We stared at each other silently.

“Are you hungry?” I said, hoping to break the awkward silence.

But there was no reaction from him. I pulled out some chocolate from my bag and gave it to him. He cautiously took it from me and looked me up and down. I didn't know what he was checking.

“What’s your name?” I asked him while he bit hungrily into the chocolate. He stopped and chewed for a moment before speaking.

“Johnny.”

“Johnny,” I murmured back. There was something in that name--or in him--that kept me wondering. I couldn't tell if he was older than me or younger than me, so I asked.

“How old are you?”

“I am about to be ten.”

I looked at his hands. They were filled with more scrapes and scars than I had even seen, yet alone on a nine-year-old boy. What did he do with those hands?

“Can I touch your hand?” I asked him before I could take it back.

He looked at me and nodded. I gently touched his hands, and his rough hands tickled my soft skin slightly. I really liked the sensation.

He pulled his hands back, turned, and started to walk. I followed him. I expected him to ask me my name, too, but his question was different. 

“Do you know how to pickpocket?” He looked at me with his deep eyes.

What kind of question is that?
I shook my head. He sat down on the sidewalk a little way away from a group of beggars.

“So tell me, do you go to school?” I asked to break the silence.

“Yeah, I've heard about it. What do they teach you there? How to be arrogant?”

Why would he say that
?
How can I be arrogant if I'm sitting here and listening to a boy like him?
And how can he say something like that when my parents say schooling is a very important part of life
? I never knew the secret behind his comment until later.

“No, it’s not like that. They teach good things, things that we need to survive.”

“Really.”

Is he mocking me?
Even if he was, I was intrigued.

Just as the thought cleared my mind, a man walking past us threw a coin at us.
Maybe he had mistaken us for beggars?

Johnny quickly snatched it up and pocketed it. “Remember, be the first one, or you're no one. So what'll you do when you get home?”

Something told me our conversation wouldn't last much longer.

“Hey, I just want to say thank you for that day. You're really brave." I said sincerely. "Let's shake hands. My dad says it's a way to show gratitude or greet people.”

“So what are we now, friends?” He fixed his eyes on me.

“I think so.”

"There he is!" A man shouted in the distance and started to run towards us.

Johnny pushed me away and started to run. When the man reached me, he rushed past and followed him. I got up and sprinted after. I tried to keep up with them, but I was slowly lagging behind. I was panting for breath. For a few seconds, I lost sight of them. I ran up the street while looking frantically. Then I saw him.

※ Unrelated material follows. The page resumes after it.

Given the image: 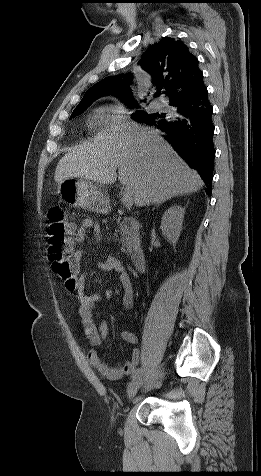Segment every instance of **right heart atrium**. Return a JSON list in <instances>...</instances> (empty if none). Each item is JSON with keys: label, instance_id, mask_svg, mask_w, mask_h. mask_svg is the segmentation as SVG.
<instances>
[{"label": "right heart atrium", "instance_id": "1", "mask_svg": "<svg viewBox=\"0 0 261 476\" xmlns=\"http://www.w3.org/2000/svg\"><path fill=\"white\" fill-rule=\"evenodd\" d=\"M108 121L111 124H121L130 119L131 111L123 105H110L106 108Z\"/></svg>", "mask_w": 261, "mask_h": 476}]
</instances>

A policemen was grabbing Johnny by the hair and dragging him away. His eyes were starting to fill with tears and he reached out to try and seize anything that could help free him from the man's grasp. No matter how loudly he cried out, the man didn't loosen his grip. I started to panic.

I should help him, but what would I say to the police? What if my parents hear about it? How can I explain that I  befriended a boy like him
?

My thoughts were buzzing, but I didn’t have the courage to do anything. Slowly, the picture was becoming clear: two different worlds existed in just the distance of a few yards.

I felt helpless and sorry for Johnny. Luckily, though, that wasn’t the last time we met.